REVIEW: One Cut Deeper by Joely Sue Burkhart
Dear Ms. Burkhart:
I’ll admit when I first started this book I didn’t think it was for me and I hadn’t even reached the gritty love scenes yet. The book opens with the two protagonists–Charlie MacNiall and Ranay Killian meeting yet again at the vet clinic where Ranay works. Charlie is bringing in his King Shepherd and Ranay is the receptionist. Charlie mentions that he needs someone to watch his dog for one night.
There’s an awfully quick jump from Charlie agreeing to watch the dog to an intense offer of … something from Charlie to Ranay. The thing is that Ranay is a masochist with no limits. Her overwhelming desire in life is to serve one master. She is still recovering from the fall out of her last relationship where her need to serve drove her master to leave her because it was “too much responsibility. Too creepy.” She knows Charlie’s a dominant. She senses it in the way that he moves around a room, controls his dog, and in the tenor of his voice. But, as Charlie points out, when she gives of herself, she gives all the way and can’t hold anything back.
She latches on easily and gets crushed because of it.
“I couldn’t date in high school without ending up a basket case because he looked at someone else or blew me off at lunch. I just can’t handle casual dating and flirting. It got worse in college. I experimented and found that I like an edge of danger. I ended up falling for a guy who’d been kicked off the football team. My family hated him. They were afraid he’d beat me up or even kill me, but he wouldn’t hurt me a little.”
“Not like you wanted.”
I shook my head, tears of shame filling my eyes.
That presents a problem in some ways but not for Charlie. He’s dominant enough for Ranay and he promises to help make her strong. Their erotic play is extreme, probably one of the more extreme books I’ve read. Despite this, there are only a couple of sex scenes in the book. Most of the eroticism happens in Ranay’s head, in her descriptions of what it feels like to simply be around Charlie. But that isn’t to say that the sex acts are on page. They are and they involve biting, pain, blood play, and knives.
Charlie is an unusual hero in that he is described as mild looking, average height. Ranay isn’t attracted to what Charlie looks like, but who he is. (I admit to upsizing him in my mind. I’m shallow like that).

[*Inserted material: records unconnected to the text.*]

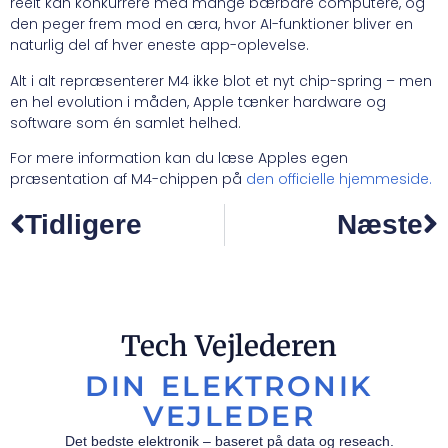
reelt kan konkurrere med mange bærbare computere, og
den peger frem mod en æra, hvor AI-funktioner bliver en
naturlig del af hver eneste app-oplevelse.
Alt i alt repræsenterer M4 ikke blot et nyt chip-spring – men
en hel evolution i måden, Apple tænker hardware og
software som én samlet helhed.
For mere information kan du læse Apples egen
præsentation af M4-chippen på
den officielle hjemmeside.
Tidligere
Næste
Tech Vejlederen
DIN ELEKTRONIK
VEJLEDER
Det bedste elektronik – baseret på data og reseach.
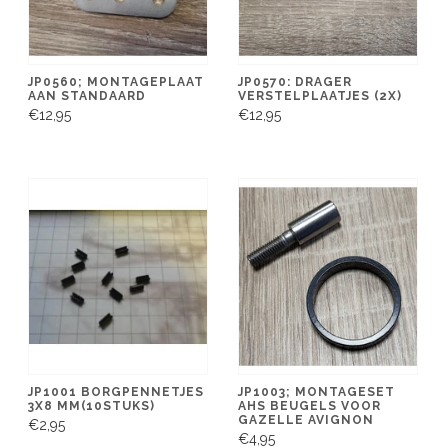
JP0560; MONTAGEPLAAT
JP0570: DRAGER
AAN STANDAARD
VERSTELPLAATJES (2X)
€12,95
€12,95
JP1001 BORGPENNETJES
JP1003; MONTAGESET
3X8 MM(10STUKS)
AHS BEUGELS VOOR
GAZELLE AVIGNON
€2,95
€4,95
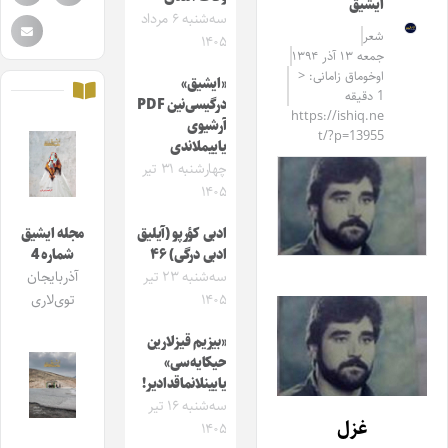
ایشیق
سه‌شنبه ۶ مرداد
شعر
۱۴۰۵
جمعه ۱۳ آذر ۱۳۹۴
اوخوماق زامانی: <
«ایشیق»
1 دقیقه
درگیسی‌نین PDF
https://ishiq.ne
آرشیوی
t/?p=13955
یاییملاندی
چهارشنبه ۳۱ تیر
۱۴۰۵
ادبی کؤرپو (آیلیق
مجله ایشیق
ادبی درگی) ۴۶
شماره 4
سه‌شنبه ۲۳ تیر
آذربایجان
۱۴۰۵
توی‌لاری
«بیزیم قیزلارین
حیکایه‌سی»
یایینلانماقدادیر!
سه‌شنبه ۱۶ تیر
غزل
۱۴۰۵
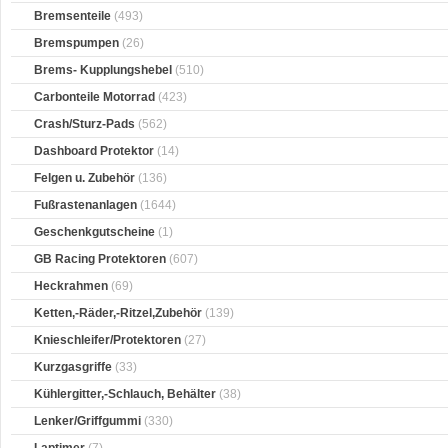
Bremsenteile
(493)
Bremspumpen
(26)
Brems- Kupplungshebel
(510)
Carbonteile Motorrad
(423)
Crash/Sturz-Pads
(562)
Dashboard Protektor
(14)
Felgen u. Zubehör
(136)
Fußrastenanlagen
(1644)
Geschenkgutscheine
(1)
GB Racing Protektoren
(607)
Heckrahmen
(69)
Ketten,-Räder,-Ritzel,Zubehör
(139)
Knieschleifer/Protektoren
(27)
Kurzgasgriffe
(33)
Kühlergitter,-Schlauch, Behälter
(38)
Lenker/Griffgummi
(330)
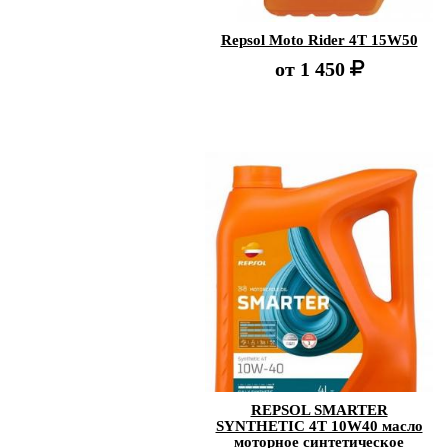
Repsol Moto Rider 4T 15W50
от
1 450
REPSOL SMARTER
SYNTHETIC 4T 10W40 масло
моторное синтетическое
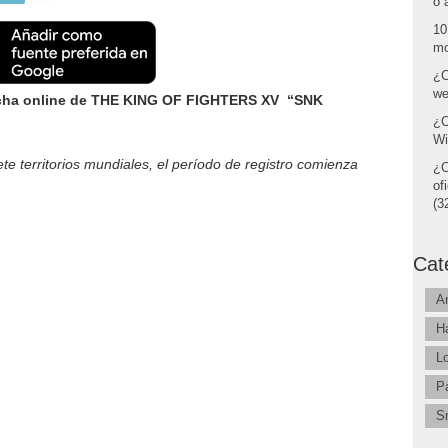
o 
10
mo
¿C
we
lucha online de THE KING OF FIGHTERS XV “SNK
¿C
Wi
te territorios mundiales, el período de registro comienza
¿C
of
(32
Cat
A
H
L
P
S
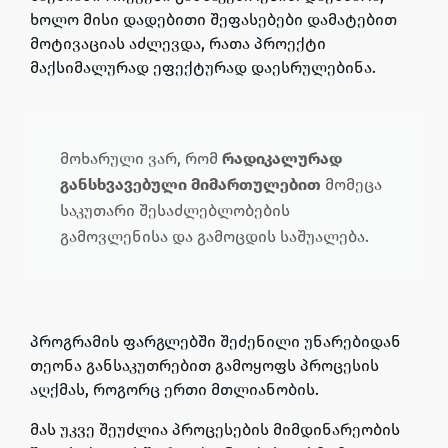
ხოლო
მისი დადებითი შეფასებები დამატებით
მოტივაციას აძლევდა
, რათა პროექტი
მაქსიმალურად ეფექტურად დაესრულებინა.
მოხარული ვარ, რომ
რადიკალურად
განსხვავებული მიმართულებით
მომეცა
საკუთარი შესაძლებლობების
გამოვლენისა და გამოცდის საშუალება.
პროგრამის ფარგლებში შეძენილი უნარებიდან
თეონა განსაკუთრებით გამოყოფს პროცესის
აღქმას, როგორც ერთი მთლიანობის
.
მას უკვე შეუძლია
პროცესების მიმდინარეობის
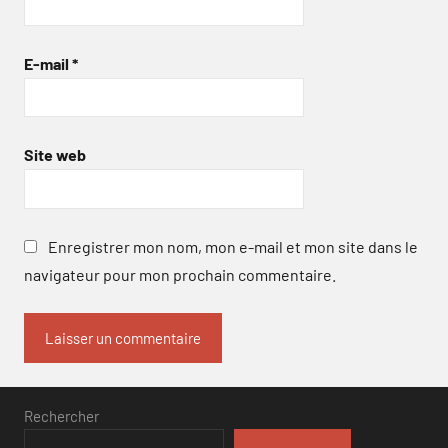
E-mail
*
Site web
Enregistrer mon nom, mon e-mail et mon site dans le
navigateur pour mon prochain commentaire.
Rechercher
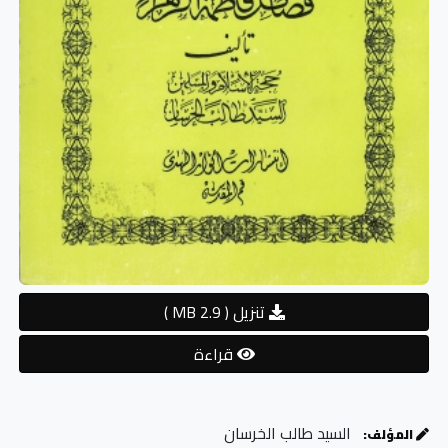
تنزيل
( 2.9 MB )
قراءة
السيد طالب الخرسان
المؤلف:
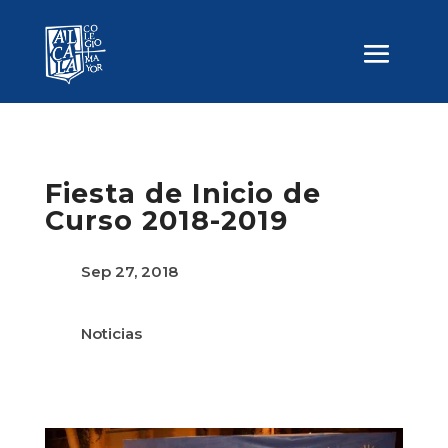
Fiesta de Inicio de
Curso 2018-2019
Sep 27, 2018
Noticias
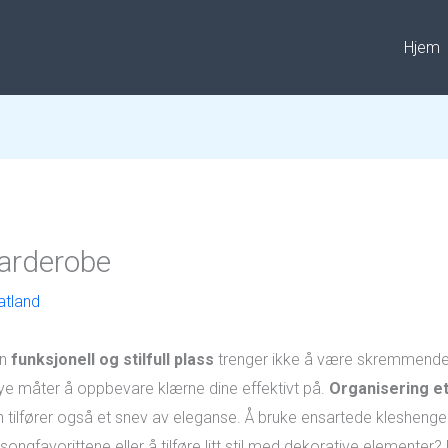
Hjem
garderobe
tland
en
funksjonell og stilfull plass
trenger ikke å være skremmende
nye måter å oppbevare klærne dine effektivt på.
Organisering et
en tilfører også et snev av eleganse. Å bruke ensartede klesheng
ngfavorittene eller å tilføre litt stil med dekorative elementer? 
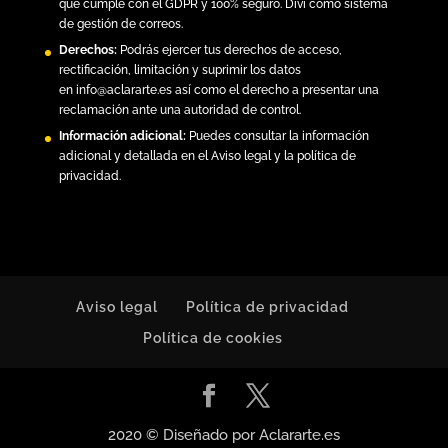
que cumple con el GDPR y 100% seguro. Divi como sistema
de gestión de correos.
Derechos:
Podrás ejercer tus derechos de acceso,
rectificación, limitación y suprimir los datos
en
info@aclararte.es
así como el derecho a presentar una
reclamación ante una autoridad de control.
Información adicional:
Puedes consultar la información
adicional y detallada en el
Aviso legal y la política de
privacidad
.
Aviso legal
Política de privacidad
Política de cookies
2020 © Diseñado por Aclararte.es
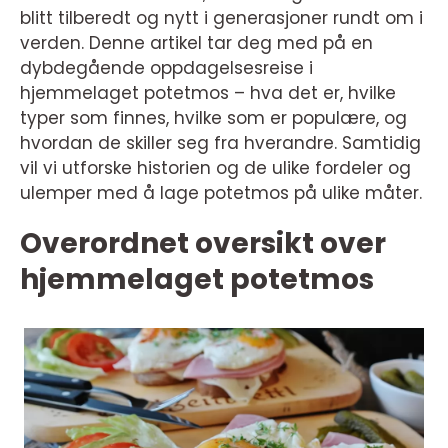
blitt tilberedt og nytt i generasjoner rundt om i
verden. Denne artikel tar deg med på en
dybdegående oppdagelsesreise i
hjemmelaget potetmos – hva det er, hvilke
typer som finnes, hvilke som er populære, og
hvordan de skiller seg fra hverandre. Samtidig
vil vi utforske historien og de ulike fordeler og
ulemper med å lage potetmos på ulike måter.
Overordnet oversikt over
hjemmelaget potetmos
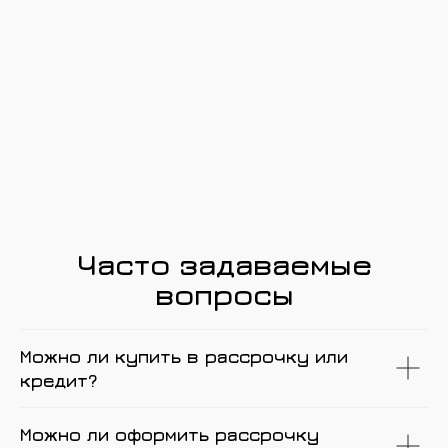
Часто задаваемые
вопросы
Можно ли купить в рассрочку или
кредит?
Можно ли оформить рассрочку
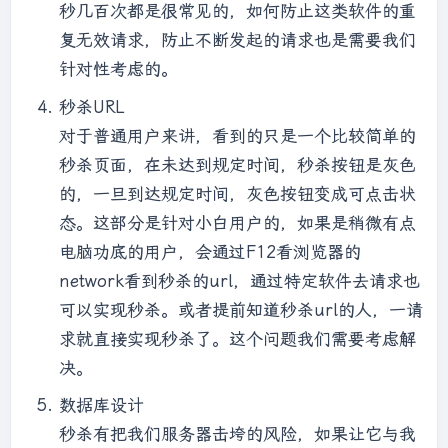
秒几百次都是很常见的，如何防止这类软件的重
复无效请求，防止不断发起的请求也是需要我们
针对性考虑的。
秒杀URL
对于普通用户来讲，看到的只是一个比较简单的
秒杀页面，在未达到规定时间，秒杀按钮是灰色
的，一旦到达规定时间，灰色按钮变成可点击状
态。这部分是针对小白用户的，如果是稍微有点
电脑功底的用户，会通过F12看浏览器的
network看到秒杀的url，通过特定软件去请求也
可以实现秒杀。或者提前知道秒杀url的人，一请
求就直接实现秒杀了。这个问题我们需要考虑解
决。
数据库设计
秒杀有把我们服务器击垮的风险，如果让它与我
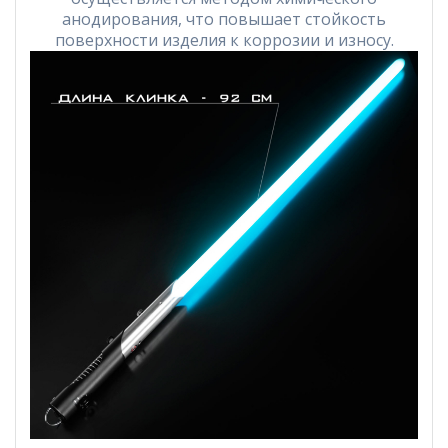
анодирования, что повышает стойкость
поверхности изделия к коррозии и износу.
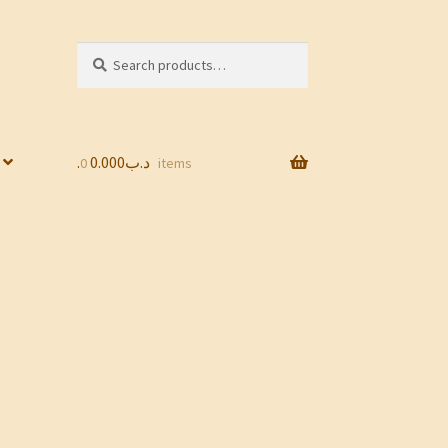
Search
Search
for:
0.000
.د.ب
0 items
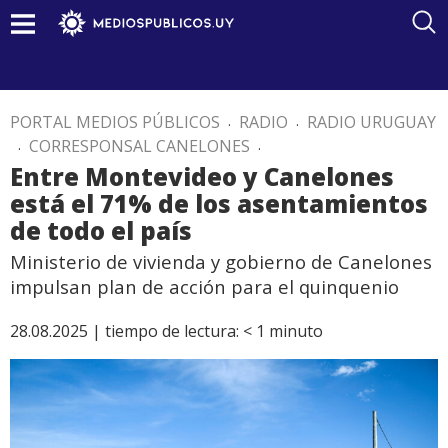
PORTAL MEDIOS PÚBLICOS
.
RADIO
.
RADIO URUGUAY
.
CORRESPONSAL CANELONES
.
Entre Montevideo y Canelones
está el 71% de los asentamientos
de todo el país
Ministerio de vivienda y gobierno de Canelones
impulsan plan de acción para el quinquenio
28.08.2025 |
tiempo de lectura:
< 1
minuto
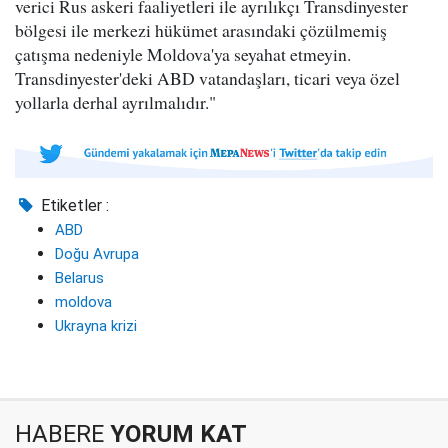
verici Rus askeri faaliyetleri ile ayrılıkçı Transdinyester
bölgesi ile merkezi hükümet arasındaki çözülmemiş
çatışma nedeniyle Moldova'ya seyahat etmeyin.
Transdinyester'deki ABD vatandaşları, ticari veya özel
yollarla derhal ayrılmalıdır."
Etiketler :
ABD
Doğu Avrupa
Belarus
moldova
Ukrayna krizi
HABERE
YORUM KAT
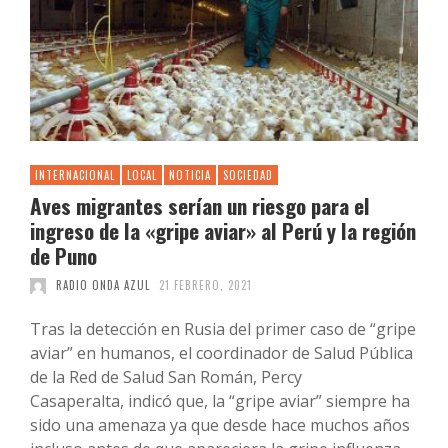
INTERNACIONAL
LOCAL
NOTICIA
SOCIEDAD
Aves migrantes serían un riesgo para el
ingreso de la «gripe aviar» al Perú y la región
de Puno
RADIO ONDA AZUL
21 FEBRERO, 2021
Tras la detección en Rusia del primer caso de “gripe
aviar” en humanos, el coordinador de Salud Pública
de la Red de Salud San Román, Percy
Casaperalta, indicó que, la “gripe aviar” siempre ha
sido una amenaza ya que desde hace muchos años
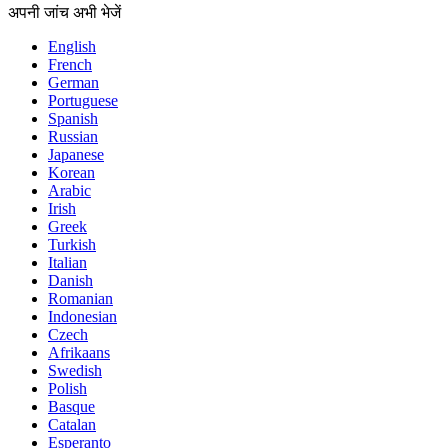
अपनी जांच अभी भेजें
English
French
German
Portuguese
Spanish
Russian
Japanese
Korean
Arabic
Irish
Greek
Turkish
Italian
Danish
Romanian
Indonesian
Czech
Afrikaans
Swedish
Polish
Basque
Catalan
Esperanto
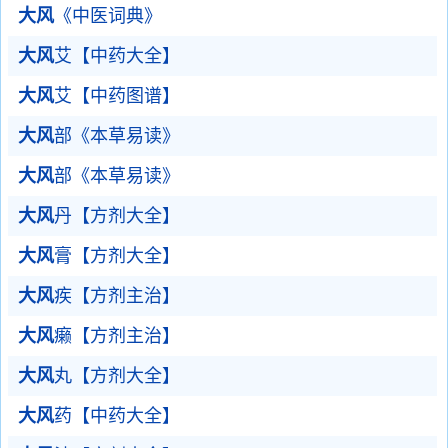
大风
《中医词典》
大风
艾【中药大全】
大风
艾【中药图谱】
大风
部《本草易读》
大风
部《本草易读》
大风
丹【方剂大全】
大风
膏【方剂大全】
大风
疾【方剂主治】
大风
癞【方剂主治】
大风
丸【方剂大全】
大风
药【中药大全】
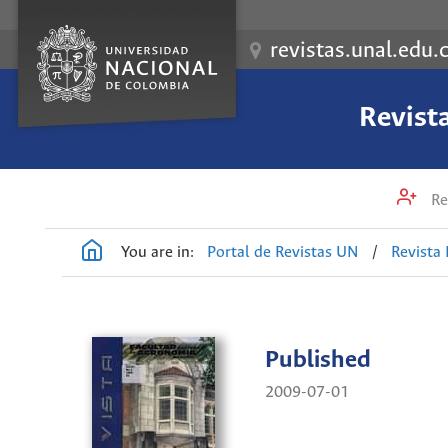
revistas.unal.edu.
Revist
Re
You are in:
Portal de Revistas UN
/
Revista
Published
2009-07-01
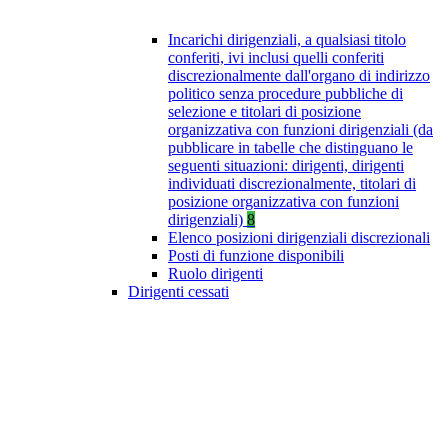
Incarichi dirigenziali, a qualsiasi titolo
conferiti, ivi inclusi quelli conferiti
discrezionalmente dall'organo di indirizzo
politico senza procedure pubbliche di
selezione e titolari di posizione
organizzativa con funzioni dirigenziali (da
pubblicare in tabelle che distinguano le
seguenti situazioni: dirigenti, dirigenti
individuati discrezionalmente, titolari di
posizione organizzativa con funzioni
dirigenziali)
8
Elenco posizioni dirigenziali discrezionali
Posti di funzione disponibili
Ruolo dirigenti
Dirigenti cessati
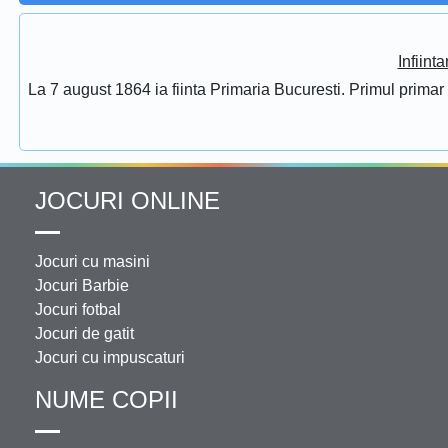
Infiint
La 7 august 1864 ia fiinta Primaria Bucuresti. Primul prima
JOCURI ONLINE
Jocuri cu masini
Jocuri Barbie
Jocuri fotbal
Jocuri de gatit
Jocuri cu impuscaturi
NUME COPII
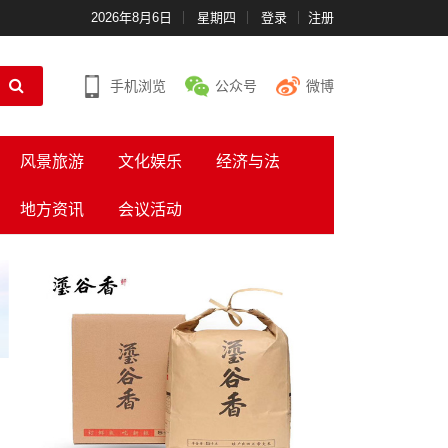
2026年8月6日
星期四
登录
注册
手机浏览
公众号
微博
风景旅游
文化娱乐
经济与法
地方资讯
会议活动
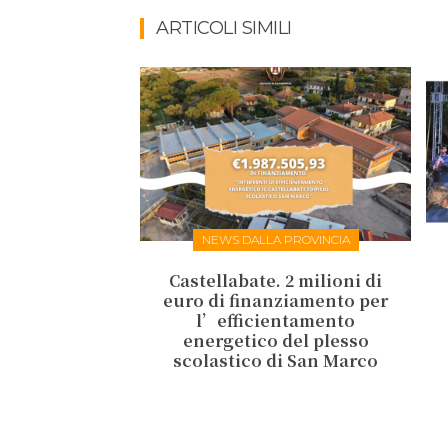
ARTICOLI SIMILI
NEWS DALLA PROVINCIA
Castellabate. 2 milioni di
euro di finanziamento per
l’efficientamento
energetico del plesso
scolastico di San Marco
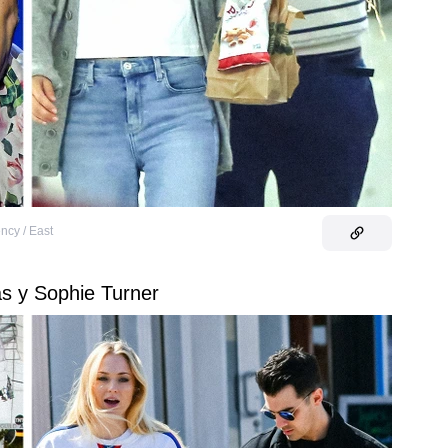
cy / East
as y Sophie Turner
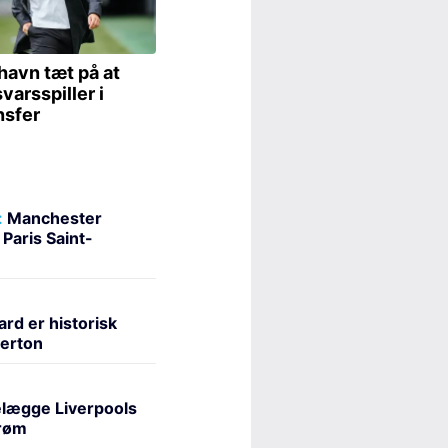
:
Manchester
 Paris Saint-
rd er historisk
verton
elægge Liverpools
drøm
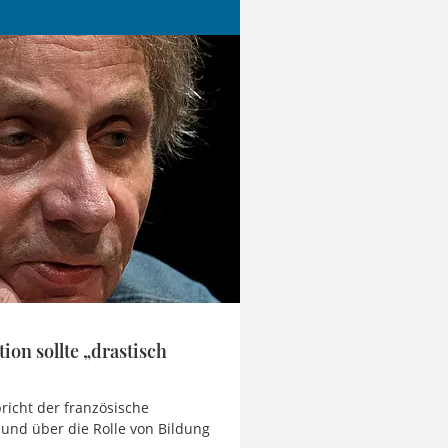
ion sollte „drastisch
pricht der französische
 und über die Rolle von Bildung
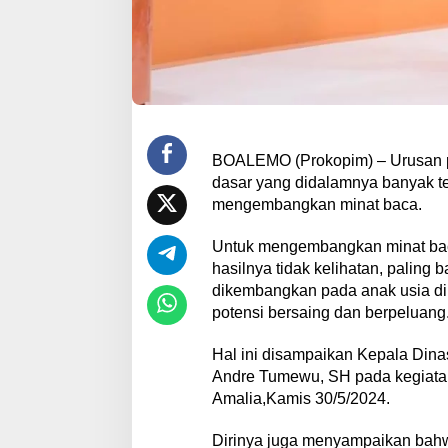
BOALEMO (Prokopim) – Urusan p
dasar yang didalamnya banyak te
mengembangkan minat baca.
Untuk mengembangkan minat baca 
hasilnya tidak kelihatan, paling
dikembangkan pada anak usia din
potensi bersaing dan berpeluang
Hal ini disampaikan Kepala Din
Andre Tumewu, SH pada kegiatan 
Amalia,Kamis 30/5/2024.
Dirinya juga menyampaikan bahw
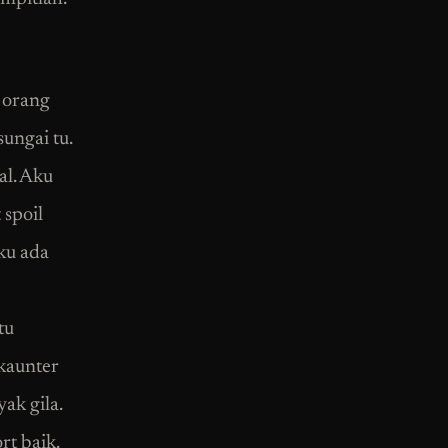
u orang
ungai tu.
al. Aku
 spoil
ku ada
tu
kaunter
ak gila.
rt baik.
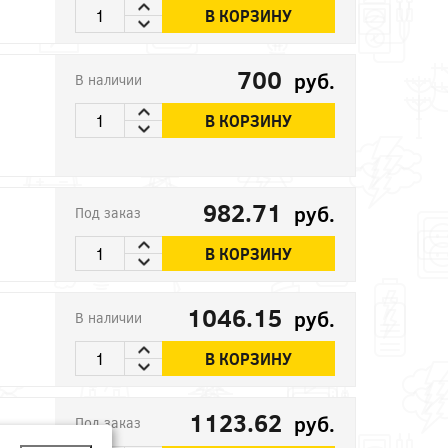
В КОРЗИНУ
700
руб.
В наличии
В КОРЗИНУ
982.71
руб.
Под заказ
В КОРЗИНУ
1046.15
руб.
В наличии
В КОРЗИНУ
1123.62
руб.
Под заказ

There’s a suspense element that is layered into the book and the activities that Ranay and Charlie enjoy are scrutinized by the law. The FBI is looking for a serial killer, one who preys on victims and gets off an eroticized sex play similar to what Ranay enjoys with Charlie. In some ways, the mystery presents itself as a gothic. Is Ranay the foolish virgin running toward the house with the killer? Or is she merely misunderstood? Is Charlie really a good guy or someone setting Ranay up for a terrible, gruesome end?
Despite the romance conclusion, the end of the book leaves many questions, not the least of which is what about Ranay’s family? There’s a second book in the series and I’m hoping to get some closure to Ranay and Charlie and what happened to them after the end of the book.
I do recommend this book for those who like their romances with a little bite. (pun intended). B
Jane
I found this one really difficult to grade. It was well written and compelling but at the same time I was a bit squicked out by the blood play and I wasn’t entirely sure what I thought of Charlie. He wasn’t the usual “good guy” hero.
I, too, had questions about what Ranay’s future would look like and the whole romance was so quick, I wondered if the massive change she made to her life was wise – especially given her previous impetuous decisions which had got her into so much psychological trouble before the book began.
But it was a real page-turner and definitely entertaining.